Nie hat man ein Rotkehlchen mit röterer Brust und glänzenderen Augen gesehn.

»Wißt ihr, was?« fragte Lucy. »Ich glaube tatsächlich, es will, daß wir ihm folgen.«

»Ich habe denselben Eindruck«, sagte Suse, »was denkst du, Peter?«

»Ganz meine Meinung, jedenfalls können wir es probieren«, antwortete Peter.

Das Rotkehlchen schien sie genau zu verstehn. Es flog weiter von Baum zu Baum, doch blieb es stets so nahe, daß sie ihm gut folgen konnten. So führte es sie hügelabwärts.
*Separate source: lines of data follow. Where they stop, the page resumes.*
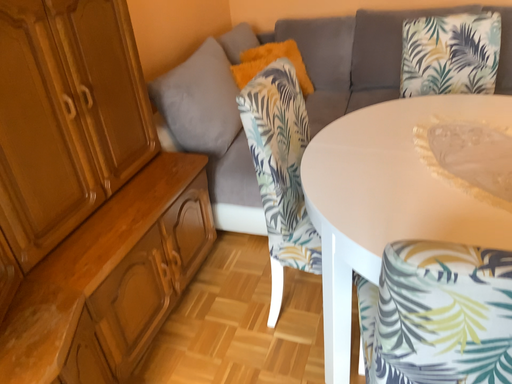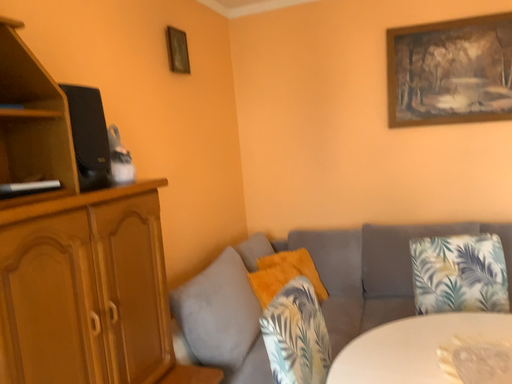 Question: Which way did the camera rotate in the video?

Choices:
 (A) rotated upward
 (B) rotated downward

Answer: (A) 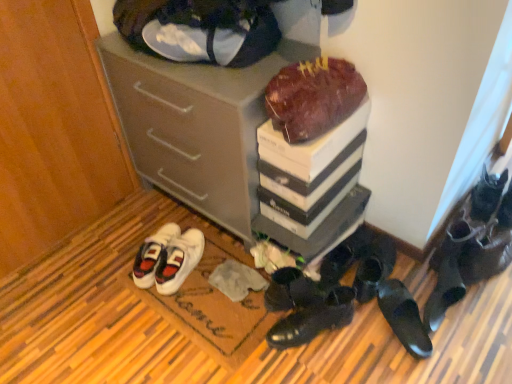 Identify the location of free location in front of matte gray cabinet at center. (178, 319). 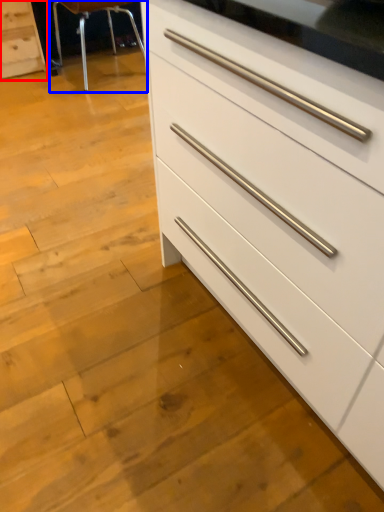 Question: Which object is further to the camera taking this photo, chest of drawers (highlighted by a red box) or bar stool (highlighted by a blue box)?

Choices:
 (A) chest of drawers
 (B) bar stool

Answer: (A) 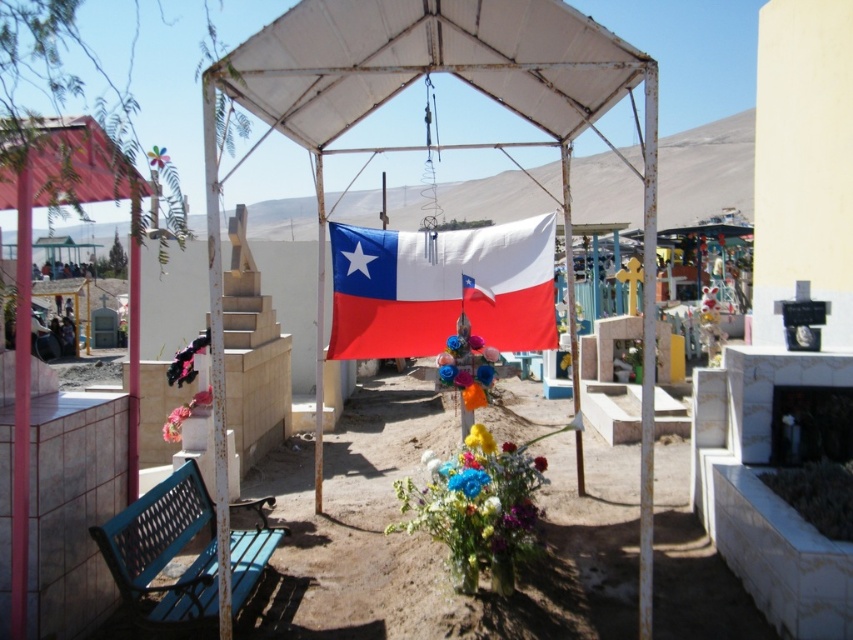 Question: Can you confirm if yellow fabric flower at center is smaller than matte plastic flower at center?

Choices:
 (A) no
 (B) yes

Answer: (B)

Question: Which of the following is the closest to the observer?

Choices:
 (A) blue painted metal bench at lower left
 (B) pink fabric flower at lower left
 (C) yellow fabric flower at center
 (D) matte plastic flower at center

Answer: (A)

Question: Which of the following is the farthest from the observer?

Choices:
 (A) matte black vase at lower left
 (B) multicolored fabric flowers at center
 (C) fluffy bouquet at center
 (D) blue painted metal bench at lower left

Answer: (A)

Question: Can you confirm if yellow fabric flower at center is positioned above matte plastic flower at center?

Choices:
 (A) no
 (B) yes

Answer: (A)

Question: Which object is positioned farthest from the fluffy fabric flower at center?

Choices:
 (A) yellow fabric flower at center
 (B) pink fabric flower at lower left

Answer: (B)

Question: Does multicolored fabric flowers at center lie in front of fluffy fabric flower at center?

Choices:
 (A) yes
 (B) no

Answer: (A) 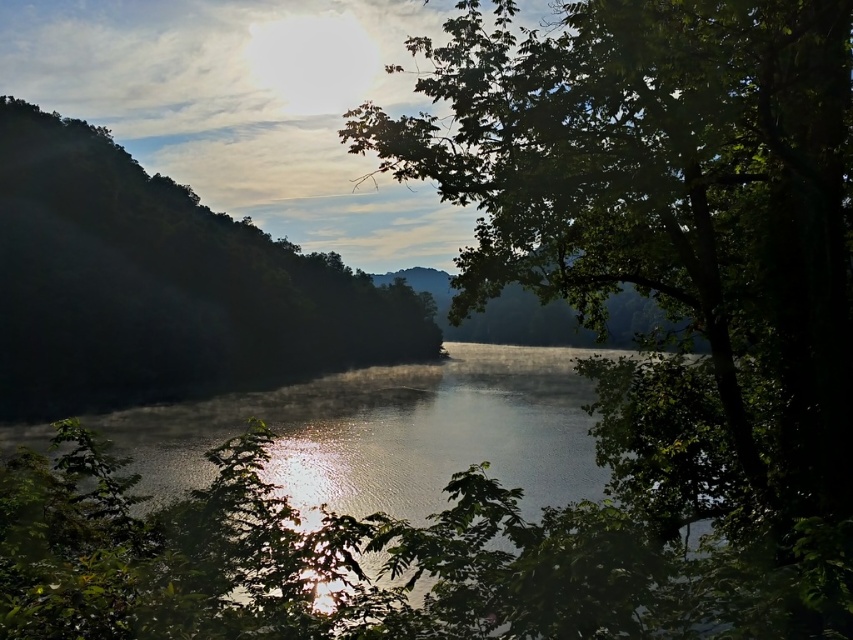 Question: Estimate the real-world distances between objects in this image. Which object is closer to the glistening water at center?

Choices:
 (A) green leafy tree at center
 (B) green leafy tree at left

Answer: (A)

Question: Which of the following is the farthest from the observer?

Choices:
 (A) (635, 141)
 (B) (303, 260)
 (C) (386, 468)

Answer: (B)

Question: Estimate the real-world distances between objects in this image. Which object is closer to the green leafy tree at center?

Choices:
 (A) green leafy tree at left
 (B) glistening water at center

Answer: (B)

Question: Does green leafy tree at center appear under green leafy tree at left?

Choices:
 (A) yes
 (B) no

Answer: (A)

Question: Does green leafy tree at center appear on the right side of green leafy tree at left?

Choices:
 (A) no
 (B) yes

Answer: (B)

Question: Is green leafy tree at center smaller than glistening water at center?

Choices:
 (A) no
 (B) yes

Answer: (B) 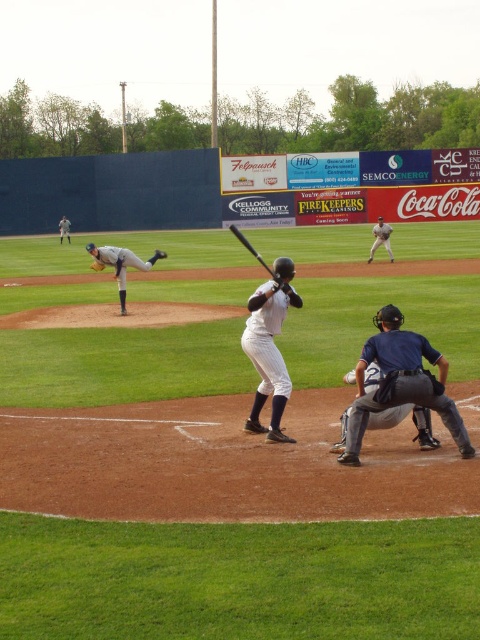 Question: Which point is farther from the camera taking this photo?

Choices:
 (A) (120, 250)
 (B) (346, 442)
 (C) (382, 221)
 (D) (99, 269)

Answer: (C)

Question: In this image, where is gray uniformed pitcher at center located relative to black matte bat at center?

Choices:
 (A) left
 (B) right

Answer: (A)

Question: Which point is farther to the camera?

Choices:
 (A) (62, 228)
 (B) (98, 268)
 (C) (163, 250)
 (D) (453, 433)

Answer: (A)

Question: Which of the following is the farthest from the observer?

Choices:
 (A) (381, 234)
 (B) (60, 230)
 (C) (398, 355)
 (D) (115, 269)

Answer: (B)

Question: Is brown leather glove at center bigger than brown leather glove at upper left?

Choices:
 (A) yes
 (B) no

Answer: (A)

Question: Does white uniformed pitcher at left appear on the left side of brown leather glove at center?

Choices:
 (A) yes
 (B) no

Answer: (A) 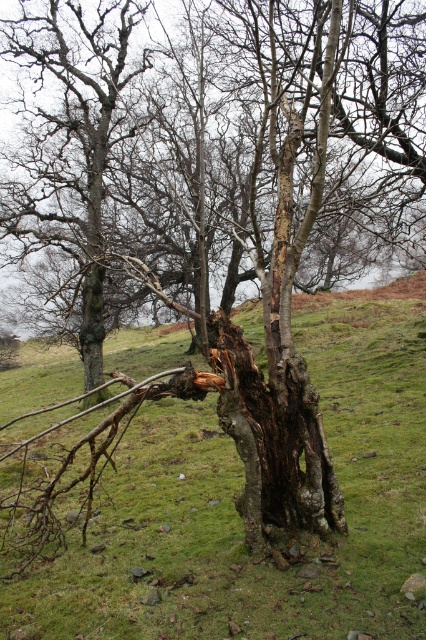 From the picture: You are a gardener who needs to place a 6.5 feet long wooden fence between the green grassy at center and the dark brown rough bark at center. Can you fit the fence between them without it overlapping either object?

The distance between the green grassy at center and the dark brown rough bark at center is 7.18 feet. Since the fence is 6.5 feet long, which is shorter than the distance between them, the fence can be placed between them without overlapping either object.

You are a gardener who wants to plant a new flower bed. You have two areas to choose from in the image. One is the green grassy at center and the other is the dark brown rough bark at center. Which area would be more suitable for planting flowers?

The green grassy at center is more suitable for planting flowers because it is positioned over the dark brown rough bark at center, indicating it has soil beneath it which is better for plant growth.

You are standing at the point marked as point (238, 515) in the image. Looking around, you see the damaged tree in the foreground. Which direction should you walk to reach the green grassy area at center?

The point (238, 515) is already located on the green grassy area at center, so you are already there.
Wo sich das Rotkehlchen niederließ, stäubte der Schnee von den Zweigen. Bald zerteilten sich die Wolken über ihren Köpfen, die Wintersonne kam heraus, und der Schnee ringsum funkelte blendend weiß. Sie waren schon eine halbe Stunde lang unterwegs, die beiden Mädchen voraus, als Edmund zu Peter sagte: »Falls du dir nicht zu gut vorkommst, um mit mir zu reden, so hätte ich dir etwas zu sagen, was du anhören solltest.«

»Was ist es?« fragte Peter.

»Pst, nicht so laut«, warnte Edmund. »Es ist nicht nötig, die Mädchen zu erschrecken. Aber bist du dir klar, was wir tun?«

»Was denn?« fragte Peter. Er dämpfte seine Stimme zu einem Flüstern. »Wir folgen einem Führer, den wir nicht kennen. Woher wissen wir, auf welcher Seite der Vogel steht? Wenn er uns nun in eine Falle lockt?«

»Was für ein gräßlicher Gedanke… noch dazu ein Rotkehlchen! Du weißt doch, sie sind in allen Geschichten gute Vögel. Ein Rotkehlchen würde niemals auf der falschen Seite stehn.«

»Wenn es darauf ankommt, fragt es sich noch: Welches ist die rechte Seite? Woher wissen wir, wer im Recht ist: der Faun oder die Königin? Ja, ich weiß, sie sagen, sie sei eine Hexe. Aber Genaues wissen wir nicht.«

»Der Faun hat Lucy gerettet.«

»Das erzählt er ihr. Woher wissen wir aber, ob es stimmt? Und außerdem gibt es noch etwas zu bedenken: Wer von uns kennt den Weg zurück?«

»Heiliger Bimbam!« murmelte Peter. »Daran habe ich ja gar nicht gedacht.«

»Und keine Aussicht auf ein Abendessen!« trumpfte Edmund auf.

EIN TAG BEI DEN BIBERN

Während die beiden Knaben noch hinter dem Rücken der Mädchen tuschelten, schrien diese plötzlich »Ach!« und blieben stehn.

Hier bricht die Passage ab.